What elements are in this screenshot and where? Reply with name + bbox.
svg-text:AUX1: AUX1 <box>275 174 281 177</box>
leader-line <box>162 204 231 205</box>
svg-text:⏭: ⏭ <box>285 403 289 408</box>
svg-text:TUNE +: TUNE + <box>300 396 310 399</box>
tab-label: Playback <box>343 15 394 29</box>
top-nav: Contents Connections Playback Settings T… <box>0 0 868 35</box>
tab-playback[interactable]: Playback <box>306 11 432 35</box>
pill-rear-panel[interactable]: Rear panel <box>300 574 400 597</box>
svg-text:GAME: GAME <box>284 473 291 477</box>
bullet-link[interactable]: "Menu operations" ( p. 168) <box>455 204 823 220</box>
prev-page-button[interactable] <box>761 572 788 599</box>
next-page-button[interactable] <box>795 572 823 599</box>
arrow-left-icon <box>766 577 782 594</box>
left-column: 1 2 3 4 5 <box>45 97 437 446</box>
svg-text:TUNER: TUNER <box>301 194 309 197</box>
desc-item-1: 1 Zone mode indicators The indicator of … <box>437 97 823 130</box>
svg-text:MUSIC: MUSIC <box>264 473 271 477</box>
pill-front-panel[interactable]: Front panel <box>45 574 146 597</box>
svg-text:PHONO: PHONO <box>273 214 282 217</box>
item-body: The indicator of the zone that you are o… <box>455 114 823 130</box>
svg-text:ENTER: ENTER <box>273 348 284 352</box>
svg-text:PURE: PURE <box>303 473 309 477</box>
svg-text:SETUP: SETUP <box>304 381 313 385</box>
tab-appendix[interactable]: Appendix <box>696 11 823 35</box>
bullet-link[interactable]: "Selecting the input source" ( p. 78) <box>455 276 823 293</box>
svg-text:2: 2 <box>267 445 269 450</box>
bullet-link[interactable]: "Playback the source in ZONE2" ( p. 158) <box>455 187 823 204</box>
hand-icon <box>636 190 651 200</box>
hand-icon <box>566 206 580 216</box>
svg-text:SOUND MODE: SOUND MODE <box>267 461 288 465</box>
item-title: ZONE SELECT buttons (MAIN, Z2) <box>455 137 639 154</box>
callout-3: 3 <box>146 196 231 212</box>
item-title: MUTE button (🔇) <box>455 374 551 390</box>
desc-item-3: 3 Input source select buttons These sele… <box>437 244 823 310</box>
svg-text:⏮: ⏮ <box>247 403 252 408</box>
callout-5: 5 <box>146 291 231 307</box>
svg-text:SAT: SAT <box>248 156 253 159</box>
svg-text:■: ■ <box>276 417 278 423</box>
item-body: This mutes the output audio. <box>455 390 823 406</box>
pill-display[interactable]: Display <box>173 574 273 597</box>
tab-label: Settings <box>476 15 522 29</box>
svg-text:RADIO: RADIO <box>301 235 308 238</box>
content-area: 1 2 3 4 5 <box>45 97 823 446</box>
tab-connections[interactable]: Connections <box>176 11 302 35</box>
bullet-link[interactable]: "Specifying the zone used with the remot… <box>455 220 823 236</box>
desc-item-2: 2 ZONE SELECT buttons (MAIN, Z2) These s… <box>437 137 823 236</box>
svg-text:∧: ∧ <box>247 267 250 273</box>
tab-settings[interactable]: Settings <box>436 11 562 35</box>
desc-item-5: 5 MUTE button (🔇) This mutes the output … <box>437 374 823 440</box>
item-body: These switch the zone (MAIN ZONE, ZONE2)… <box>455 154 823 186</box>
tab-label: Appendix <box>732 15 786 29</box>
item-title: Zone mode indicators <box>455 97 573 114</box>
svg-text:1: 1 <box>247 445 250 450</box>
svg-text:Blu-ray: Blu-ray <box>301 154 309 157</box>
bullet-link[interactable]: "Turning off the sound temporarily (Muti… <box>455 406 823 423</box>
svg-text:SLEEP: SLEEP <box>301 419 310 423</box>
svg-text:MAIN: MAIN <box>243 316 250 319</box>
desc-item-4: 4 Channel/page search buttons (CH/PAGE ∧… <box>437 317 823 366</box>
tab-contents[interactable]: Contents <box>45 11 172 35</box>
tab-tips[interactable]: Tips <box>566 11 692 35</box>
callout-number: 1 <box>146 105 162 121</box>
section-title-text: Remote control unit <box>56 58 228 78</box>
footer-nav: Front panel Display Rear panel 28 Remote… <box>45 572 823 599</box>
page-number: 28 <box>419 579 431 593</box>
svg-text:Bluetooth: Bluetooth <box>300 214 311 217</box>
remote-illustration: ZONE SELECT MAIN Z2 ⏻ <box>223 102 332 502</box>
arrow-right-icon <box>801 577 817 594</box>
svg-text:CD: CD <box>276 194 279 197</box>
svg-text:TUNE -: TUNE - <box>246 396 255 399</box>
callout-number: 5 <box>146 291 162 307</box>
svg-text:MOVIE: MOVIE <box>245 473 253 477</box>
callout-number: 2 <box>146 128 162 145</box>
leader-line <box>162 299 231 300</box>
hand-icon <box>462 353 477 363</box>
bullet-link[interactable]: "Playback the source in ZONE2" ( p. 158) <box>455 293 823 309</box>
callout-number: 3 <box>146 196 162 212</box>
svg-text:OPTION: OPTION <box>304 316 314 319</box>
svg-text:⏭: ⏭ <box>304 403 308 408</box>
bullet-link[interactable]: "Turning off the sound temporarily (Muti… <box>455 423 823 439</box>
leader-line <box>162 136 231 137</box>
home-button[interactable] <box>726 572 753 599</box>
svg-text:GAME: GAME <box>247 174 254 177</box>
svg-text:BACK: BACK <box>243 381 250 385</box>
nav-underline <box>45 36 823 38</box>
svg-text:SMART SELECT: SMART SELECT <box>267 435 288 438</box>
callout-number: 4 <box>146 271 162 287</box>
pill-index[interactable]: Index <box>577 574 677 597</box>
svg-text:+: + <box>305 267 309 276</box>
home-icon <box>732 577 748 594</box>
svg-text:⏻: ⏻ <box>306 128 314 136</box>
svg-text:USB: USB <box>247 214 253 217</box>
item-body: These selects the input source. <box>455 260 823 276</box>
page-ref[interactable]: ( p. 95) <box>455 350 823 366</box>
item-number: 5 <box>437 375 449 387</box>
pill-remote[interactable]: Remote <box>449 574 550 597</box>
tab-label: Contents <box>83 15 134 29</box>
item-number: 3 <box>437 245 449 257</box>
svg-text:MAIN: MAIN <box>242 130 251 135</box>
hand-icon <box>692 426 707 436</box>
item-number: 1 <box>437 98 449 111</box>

::::::

• _WHAT THIS TASK INVOLVES_
Each record must be printed again, word for word, with nothing dropped.

• _RESULT_
What elements are in this screenshot and where? Reply with name + bbox.
svg-text:AUX1: AUX1 <box>275 174 281 177</box>
leader-line <box>162 204 231 205</box>
svg-text:⏭: ⏭ <box>285 403 289 408</box>
svg-text:TUNE +: TUNE + <box>300 396 310 399</box>
tab-label: Playback <box>343 15 394 29</box>
top-nav: Contents Connections Playback Settings T… <box>0 0 868 35</box>
tab-playback[interactable]: Playback <box>306 11 432 35</box>
pill-rear-panel[interactable]: Rear panel <box>300 574 400 597</box>
svg-text:GAME: GAME <box>284 473 291 477</box>
bullet-link[interactable]: "Menu operations" ( p. 168) <box>455 204 823 220</box>
prev-page-button[interactable] <box>761 572 788 599</box>
next-page-button[interactable] <box>795 572 823 599</box>
arrow-left-icon <box>766 577 782 594</box>
left-column: 1 2 3 4 5 <box>45 97 437 446</box>
svg-text:TUNER: TUNER <box>301 194 309 197</box>
desc-item-1: 1 Zone mode indicators The indicator of … <box>437 97 823 130</box>
svg-text:MUSIC: MUSIC <box>264 473 271 477</box>
pill-front-panel[interactable]: Front panel <box>45 574 146 597</box>
svg-text:PHONO: PHONO <box>273 214 282 217</box>
item-body: The indicator of the zone that you are o… <box>455 114 823 130</box>
svg-text:ENTER: ENTER <box>273 348 284 352</box>
svg-text:PURE: PURE <box>303 473 309 477</box>
svg-text:SETUP: SETUP <box>304 381 313 385</box>
tab-appendix[interactable]: Appendix <box>696 11 823 35</box>
bullet-link[interactable]: "Selecting the input source" ( p. 78) <box>455 276 823 293</box>
svg-text:2: 2 <box>267 445 269 450</box>
bullet-link[interactable]: "Playback the source in ZONE2" ( p. 158) <box>455 187 823 204</box>
hand-icon <box>636 190 651 200</box>
hand-icon <box>566 206 580 216</box>
svg-text:SOUND MODE: SOUND MODE <box>267 461 288 465</box>
item-title: ZONE SELECT buttons (MAIN, Z2) <box>455 137 639 154</box>
callout-3: 3 <box>146 196 231 212</box>
item-title: MUTE button (🔇) <box>455 374 551 390</box>
desc-item-3: 3 Input source select buttons These sele… <box>437 244 823 310</box>
svg-text:⏮: ⏮ <box>247 403 252 408</box>
callout-5: 5 <box>146 291 231 307</box>
svg-text:SAT: SAT <box>248 156 253 159</box>
svg-text:■: ■ <box>276 417 278 423</box>
item-body: This mutes the output audio. <box>455 390 823 406</box>
pill-display[interactable]: Display <box>173 574 273 597</box>
tab-label: Settings <box>476 15 522 29</box>
svg-text:RADIO: RADIO <box>301 235 308 238</box>
content-area: 1 2 3 4 5 <box>45 97 823 446</box>
tab-connections[interactable]: Connections <box>176 11 302 35</box>
bullet-link[interactable]: "Specifying the zone used with the remot… <box>455 220 823 236</box>
desc-item-2: 2 ZONE SELECT buttons (MAIN, Z2) These s… <box>437 137 823 236</box>
svg-text:∧: ∧ <box>247 267 250 273</box>
tab-settings[interactable]: Settings <box>436 11 562 35</box>
desc-item-5: 5 MUTE button (🔇) This mutes the output … <box>437 374 823 440</box>
item-body: These switch the zone (MAIN ZONE, ZONE2)… <box>455 154 823 186</box>
tab-label: Appendix <box>732 15 786 29</box>
item-title: Zone mode indicators <box>455 97 573 114</box>
svg-text:1: 1 <box>247 445 250 450</box>
svg-text:Blu-ray: Blu-ray <box>301 154 309 157</box>
bullet-link[interactable]: "Turning off the sound temporarily (Muti… <box>455 406 823 423</box>
svg-text:SLEEP: SLEEP <box>301 419 310 423</box>
svg-text:MAIN: MAIN <box>243 316 250 319</box>
desc-item-4: 4 Channel/page search buttons (CH/PAGE ∧… <box>437 317 823 366</box>
tab-contents[interactable]: Contents <box>45 11 172 35</box>
tab-tips[interactable]: Tips <box>566 11 692 35</box>
callout-number: 1 <box>146 105 162 121</box>
section-title-text: Remote control unit <box>56 58 228 78</box>
footer-nav: Front panel Display Rear panel 28 Remote… <box>45 572 823 599</box>
page-number: 28 <box>419 579 431 593</box>
svg-text:Bluetooth: Bluetooth <box>300 214 311 217</box>
remote-illustration: ZONE SELECT MAIN Z2 ⏻ <box>223 102 332 502</box>
arrow-right-icon <box>801 577 817 594</box>
svg-text:CD: CD <box>276 194 279 197</box>
svg-text:TUNE -: TUNE - <box>246 396 255 399</box>
callout-number: 5 <box>146 291 162 307</box>
svg-text:MOVIE: MOVIE <box>245 473 253 477</box>
callout-number: 2 <box>146 128 162 145</box>
leader-line <box>162 299 231 300</box>
hand-icon <box>462 353 477 363</box>
bullet-link[interactable]: "Playback the source in ZONE2" ( p. 158) <box>455 293 823 309</box>
callout-number: 3 <box>146 196 162 212</box>
svg-text:OPTION: OPTION <box>304 316 314 319</box>
svg-text:⏭: ⏭ <box>304 403 308 408</box>
bullet-link[interactable]: "Turning off the sound temporarily (Muti… <box>455 423 823 439</box>
leader-line <box>162 136 231 137</box>
home-button[interactable] <box>726 572 753 599</box>
svg-text:GAME: GAME <box>247 174 254 177</box>
svg-text:BACK: BACK <box>243 381 250 385</box>
nav-underline <box>45 36 823 38</box>
svg-text:SMART SELECT: SMART SELECT <box>267 435 288 438</box>
callout-number: 4 <box>146 271 162 287</box>
pill-index[interactable]: Index <box>577 574 677 597</box>
svg-text:+: + <box>305 267 309 276</box>
home-icon <box>732 577 748 594</box>
svg-text:⏻: ⏻ <box>306 128 314 136</box>
svg-text:USB: USB <box>247 214 253 217</box>
item-body: These selects the input source. <box>455 260 823 276</box>
page-ref[interactable]: ( p. 95) <box>455 350 823 366</box>
item-number: 5 <box>437 375 449 387</box>
pill-remote[interactable]: Remote <box>449 574 550 597</box>
tab-label: Contents <box>83 15 134 29</box>
item-number: 3 <box>437 245 449 257</box>
svg-text:MAIN: MAIN <box>242 130 251 135</box>
hand-icon <box>692 426 707 436</box>
item-number: 1 <box>437 98 449 111</box>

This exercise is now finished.